Hemagglutinin is a very important protein and contributes to both current and future influenza vaccines. The image on the right shows in more detail the rapidly evolving head region, which is connected to the more stable stem region. (Source)

While the influenza virus and vaccine are well-known, the disease of meningococcal meningitis and its accompanying vaccine are not as familiar. Meningitis is an infection in the linings of the brain and spinal cord that can be fatal. Infection produces inflammation which can appear suddenly, in acute cases, or gradually, in subacute manifestations. Common symptoms include fever, confusion, a stiff neck, and sensitivity to light. It is contracted exclusively by humans, mainly through contact with respiratory fluids. The first meningitis vaccine, known as MPSV4, was created from the polysaccharide coating of the bacteria and was approved for public use in 1978. It contains only the antigens of  the meningococcus bacterium, meaning the vaccine produces an immune response tailored to specific antigens of the pathogen.

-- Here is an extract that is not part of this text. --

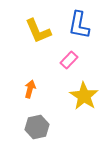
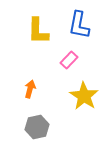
yellow L-shape: rotated 24 degrees clockwise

The meningitidis pathogen is surrounded by a polysaccharide capsule, from which the original meningococcal vaccine was synthesized. (Source)

Today, however, this vaccine is used as an alternative because of a new conjugate meningitis vaccine, created in 2005. This conjugate vaccine produces a decrease in carriage or the carrying of infectious agents without actually becoming sick. All vaccinated individuals are carriers of pathogens until they are subdued; however, the meningitis conjugate vaccine reduces the amount of people carrying the harmful bacteria. Lower carriage rates can decrease the amount of non-vaccinated individuals who will contract the disease. Consequently, the conjugate vaccine protects not only individuals who receive the administration but also those who do not become vaccinated. Much like the original polysaccharide vaccine, this conjugate variety also provides immunity against particular regions of an invading microorganism; thus these two vaccines work to defend the host in similar fashions. Called MCV4, the newer conjugate vaccine is administered in two doses, about five years apart, and is recommended for children, teens, and young adults. This is a one of many vaccines that is available to children today, but did not exist for their parents. This showcases the rapid advancement of vaccines, well into the 21st century.

In brief, the mechanisms of vaccines are both complex and fascinating with great potential for future improvement. From attempting to create a universal vaccine in the case of influenza, to formulating a new variation of an existing vaccine, in the example of meningitis, vaccines continue to propel medicine forward and provide significant benefits to society. Their perpetual development allows for continual widespread protection against harmful bacteria and viruses. Furthermore, a highly vaccinated society also protects individuals who are unable to receive vaccines for special reasons like health or age. A community with a high level of vaccination has ‘herd immunity’, meaning that because a high proportion of the population is immune to a disease, it is rarely contracted within that society. Consequently, individuals who are not vaccinated have minimal to no exposure to the pathogen and are unlikely to become infected by it. Even indirectly, vaccines protect individuals and promote the overall well-being of a society.